Despite the former Runrig keyboard player’s presumably musical ear, this does not strike a discordant note with Peter Wishart. His objection to the idea of a confirmatory referendum subsequent to a Yes vote is entirely about the practicalities of how the British will exploit that follow-up referendum. Yet he appears to have no objection to granting the British the authority to demand the follow-up vote that they are expected to exploit. There is neither mention nor so far as its possible to tell consideration of the democratic principle involved. The principle of self-determination. The principle that it is for the people of a nation to determine the constitutional status of that nation and choose the form of government that they want free of any external interference.
As a devotee of the Section 30 process Pete Wishart not only is prepared to tolerate external interference, he is eager to invite it! While reserving the right to be outraged by the British state’s exploitation of that invitation.
Although it will inevitable (and dishonestly) be presented as such when the inevitable whining starts, this is not a ‘personal attack’ on Pete Wishart. It’s not all about him, no matter how much he imagines it must be. By his own choice and public statements Wishart has come to represent a particular faction within the independence movement. A faction which, were it not for the fact that it includes almost the entire SNP leadership along with the party managers who do their bidding, would be considered a bunch of oddballs. Were we talking about the right of self-determination in relation to some country other than Scotland; or even if we were discussing it as a general principle, it would undoubtedly be considered ‘unconventional’ to suggest – never mind insist – that the ‘self’ in self-determination should include another country. It would surely be regarded as outlandish to hold that the people of a neighbouring nation should be part of that ‘self’. And every bit as bizarre to allow that the government of this neighbouring nation should have the final or any say in the whether, when and how of the exercise of this hypothetical country’s right of self-determination. And yet this is precisely the eccentric proposition that the faction represented by Pete Wishart asks – nay demands! – we accept.
It’s that mindset thing again! Pete Wishart, and even more regrettably Nicola Sturgeon, think it perfectly normal and acceptable that the government of England-as-Britain should be intimately involved in the process by which Scotland exercises its right of self-determination. They regard the supremacy of England-as-Britain as the ‘natural order’. A ‘natural order’ they want to change. Let there be no doubt about that. Let’s have none of that pish about them being undercover agents of the British establishment. But the ‘natural order’ nonetheless. Something not to be seriously questioned or even considered all that much.

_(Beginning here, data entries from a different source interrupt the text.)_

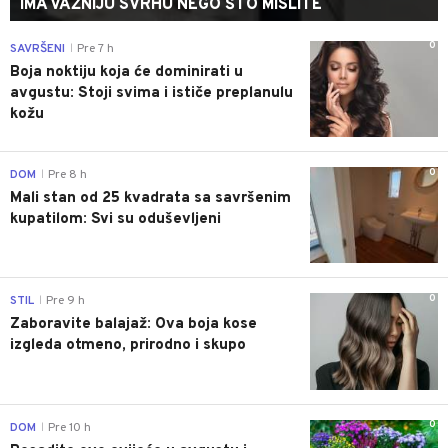
IMA VAŽNIJU SVRHU NEGO ŠTO MISLITE
0
SAVRŠENI
Pre 7 h
|
Boja noktiju koja će dominirati u
avgustu: Stoji svima i ističe preplanulu
kožu
0
DOM
Pre 8 h
|
Mali stan od 25 kvadrata sa savršenim
kupatilom: Svi su oduševljeni
0
STIL
Pre 9 h
|
Zaboravite balajaž: Ova boja kose
izgleda otmeno, prirodno i skupo
0
DOM
Pre 10 h
|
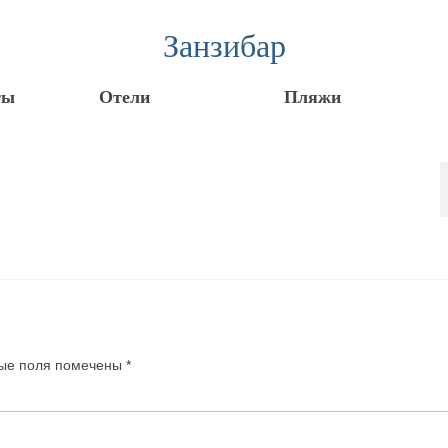
Занзибар
ты
Отели
Пляжи
ые поля помечены
*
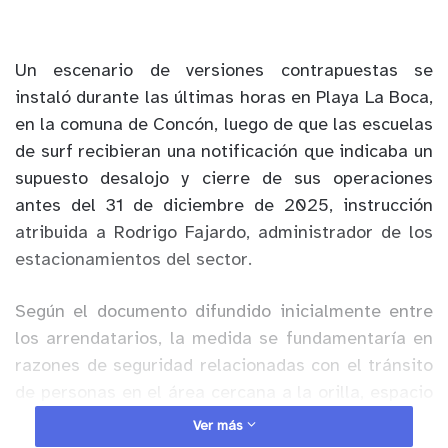
Un escenario de versiones contrapuestas se
instaló durante las últimas horas en Playa La Boca,
en la comuna de Concón, luego de que las escuelas
de surf recibieran una notificación que indicaba un
supuesto desalojo y cierre de sus operaciones
antes del 31 de diciembre de 2025, instrucción
atribuida a Rodrigo Fajardo, administrador de los
estacionamientos del sector.
Según el documento difundido inicialmente entre
los arrendatarios, la medida se fundamentaría en
razones de seguridad relacionadas con el tránsito
de personas en el área cercana a la orilla, espacio
que las academias arriendan para desarrollar sus
Ver más
actividades.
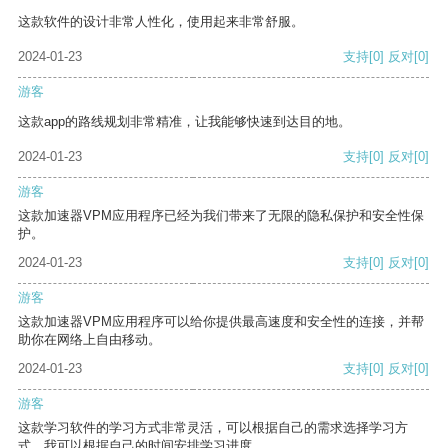
这款软件的设计非常人性化，使用起来非常舒服。
2024-01-23
支持
[0]
反对
[0]
游客
这款app的路线规划非常精准，让我能够快速到达目的地。
2024-01-23
支持
[0]
反对
[0]
游客
这款加速器VPM应用程序已经为我们带来了无限的隐私保护和安全性保
护。
2024-01-23
支持
[0]
反对
[0]
游客
这款加速器VPM应用程序可以给你提供最高速度和安全性的连接，并帮
助你在网络上自由移动。
2024-01-23
支持
[0]
反对
[0]
游客
这款学习软件的学习方式非常灵活，可以根据自己的需求选择学习方
式。我可以根据自己的时间安排学习进度。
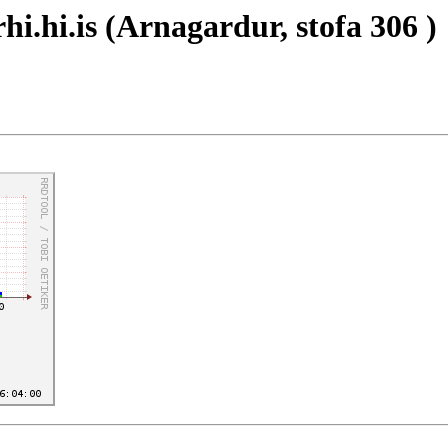
hi.hi.is (Arnagardur, stofa 306 )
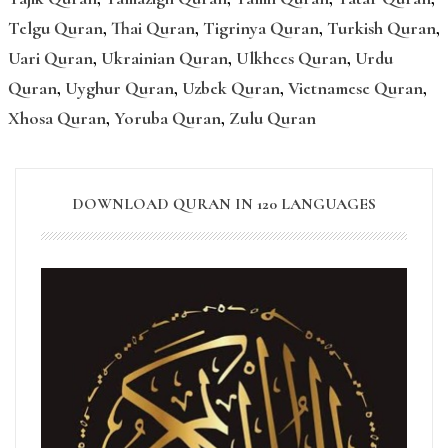
Telgu Quran
,
Thai Quran
,
Tigrinya Quran
,
Turkish Quran
,
Uari Quran
,
Ukrainian Quran
,
Ulkhees Quran
,
Urdu
Quran
,
Uyghur Quran
,
Uzbek Quran
,
Vietnamese Quran
,
Xhosa Quran
,
Yoruba Quran
,
Zulu Quran
DOWNLOAD QURAN IN 120 LANGUAGES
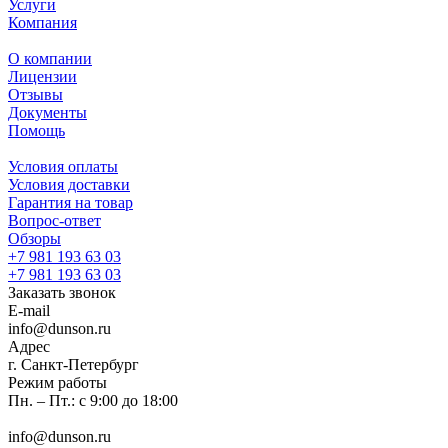
Услуги
Компания
О компании
Лицензии
Отзывы
Документы
Помощь
Условия оплаты
Условия доставки
Гарантия на товар
Вопрос-ответ
Обзоры
+7 981 193 63 03
+7 981 193 63 03
Заказать звонок
E-mail
info@dunson.ru
Адрес
г. Санкт-Петербург
Режим работы
Пн. – Пт.: с 9:00 до 18:00
info@dunson.ru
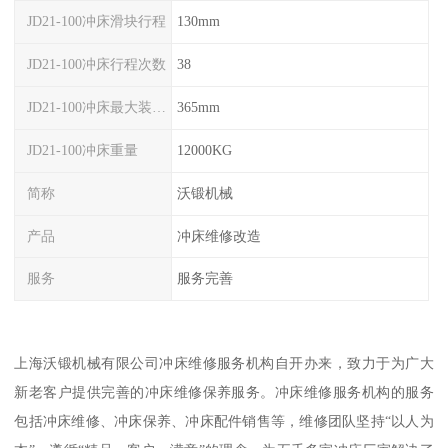
JD21-100冲床滑块行程
130mm
JD21-100冲床行程次数
38
JD21-100冲床最大装模高度
365mm
JD21-100冲床重量
12000KG
简称
沃锻机械
产品
冲床维修改造
服务
服务完善
上海沃锻机械有限公司冲床维修服务机构自开办来，致力于为广大
新老客户提供完善的冲床维修保养服务。冲床维修服务机构的服务
包括冲床维修、冲床保养、冲床配件销售等，维修团队坚持“以人为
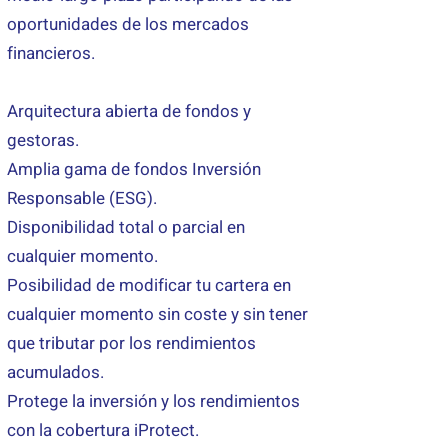
oportunidades de los mercados
financieros.
Arquitectura abierta de fondos y
gestoras.
Amplia gama de fondos Inversión
Responsable (ESG).
Disponibilidad total o parcial en
cualquier momento.
Posibilidad de modificar tu cartera en
cualquier momento sin coste y sin tener
que tributar por los rendimientos
acumulados.
Protege la inversión y los rendimientos
con la cobertura iProtect.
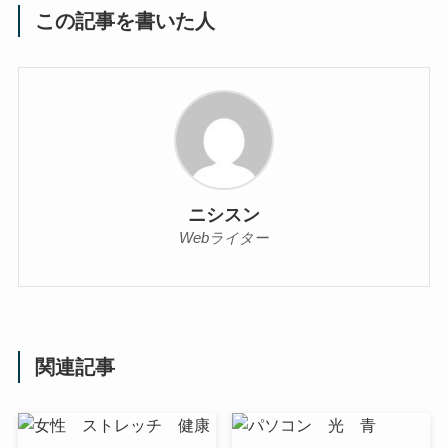
この記事を書いた人
ニシスン
Webライター
関連記事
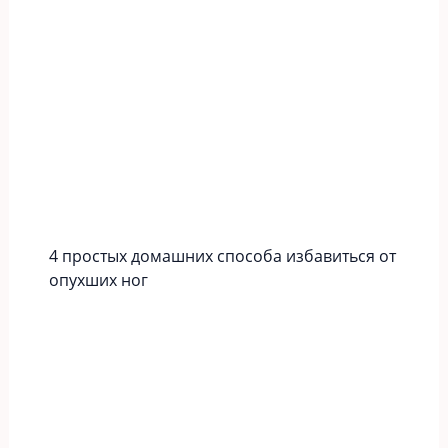
4 простых домашних способа избавиться от
опухших ног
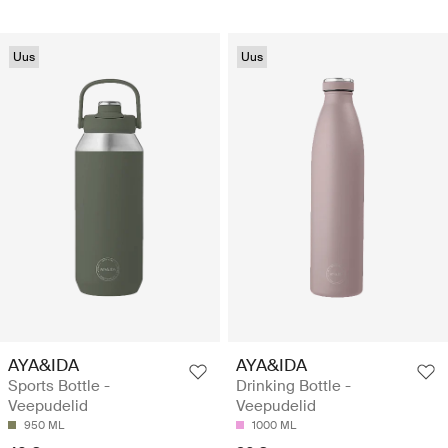
Uus
Uus
AYA&IDA
AYA&IDA
Sports Bottle -
Drinking Bottle -
Veepudelid
Veepudelid
950 ML
1000 ML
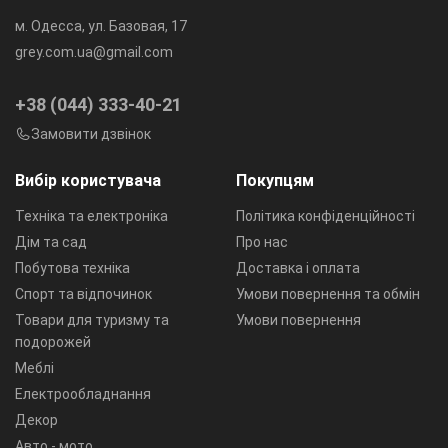
м. Одесса, ул. Базовая, 17
grey.com.ua@gmail.com
+38 (044) 333-40-21
Замовити дзвінок
Вибір користувача
Покупцям
Техніка та електроніка
Політика конфіденційності
Дім та сад
Про нас
Побутова техніка
Доставка і оплата
Спорт та відпочинок
Умови повернення та обмін
Товари для туризму та
Умови повернення
подорожей
Меблі
Електрообладнання
Декор
Авто - мото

They take as their starting point the legitimacy of the Union which entrenches a grotesque and patently anti-democratic asymmetry of power. Wishart would undoubtedly protest this observation were he not inclined to shut out all dissenting voices. But how can it be otherwise? Excepting that he consents to the implications and effects of the Union even while purporting to oppose it because of the implications and effects, how might Wishart so offhandedly and with apparent equanimity state that “a future independence referendum is something that [must] be agreed by both the Scottish Government and the UK Government”?
Scotland’s independence will not be restored while this mindset prevails in Scotland’s government. So long as we are led by colonised minds Scotland will remain subject to British imperialist domination.